* ABOUT THIS TASK:
Below are entries; repeat exactly, and nothing else, the lines from the one holding "utilisateurs anonymes ou des ro" through the one holding "Aquaterrarium", inclusive. Leave the pictures out.

* RECORDS FOR THE EXERCISE:

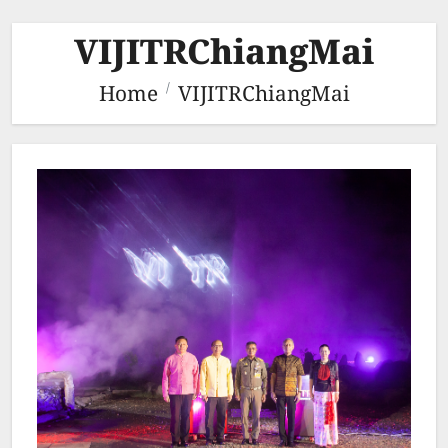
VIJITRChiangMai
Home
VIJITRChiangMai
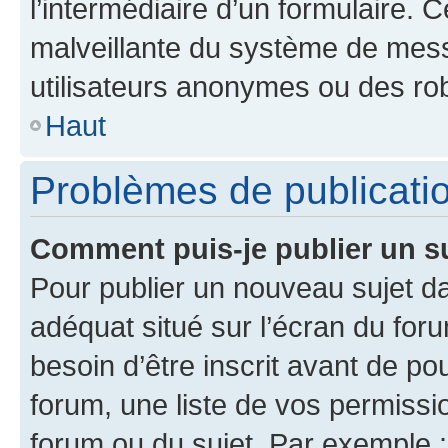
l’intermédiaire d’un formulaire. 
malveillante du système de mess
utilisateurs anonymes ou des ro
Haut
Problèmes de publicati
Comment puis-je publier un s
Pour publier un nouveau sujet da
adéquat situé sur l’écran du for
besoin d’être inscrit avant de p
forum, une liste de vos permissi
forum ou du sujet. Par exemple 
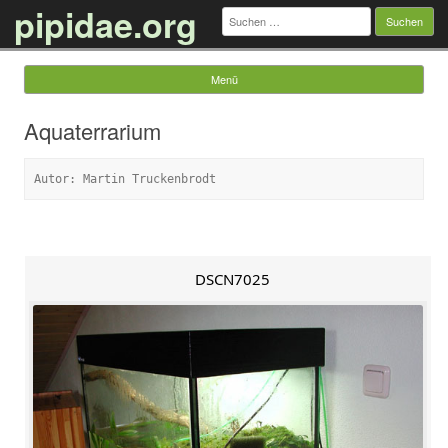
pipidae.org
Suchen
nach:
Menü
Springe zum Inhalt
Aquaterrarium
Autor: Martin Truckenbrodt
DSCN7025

---

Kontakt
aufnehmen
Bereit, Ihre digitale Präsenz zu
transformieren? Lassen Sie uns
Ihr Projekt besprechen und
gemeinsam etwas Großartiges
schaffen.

* YOUR SOLUTION:
utilisateurs anonymes ou des ro
Haut
Problèmes de publicati
Comment puis-je publier un s
Pour publier un nouveau sujet da
adéquat situé sur l’écran du for
besoin d’être inscrit avant de p
forum, une liste de vos permissi
forum ou du sujet. Par exemple 
pipidae.org
Suchen
nach:
Menü
Springe zum Inhalt
Aquaterrarium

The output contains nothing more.